Dataset extract Start Marker

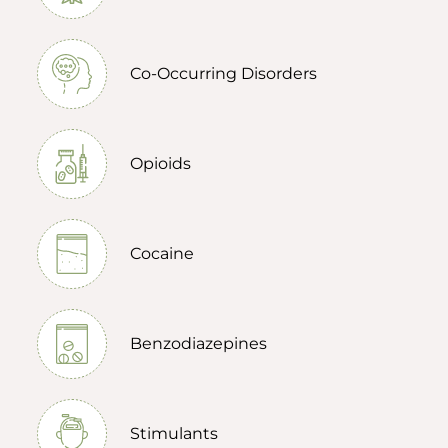
Co-Occurring Disorders
Opioids
Cocaine
Benzodiazepines
Stimulants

Dataset extract End Marker

__What is required__:
Excluding the pictures, transcribe each entry above word for word.

__Exercise output__:
Co-Occurring Disorders
Opioids
Cocaine
Benzodiazepines
Stimulants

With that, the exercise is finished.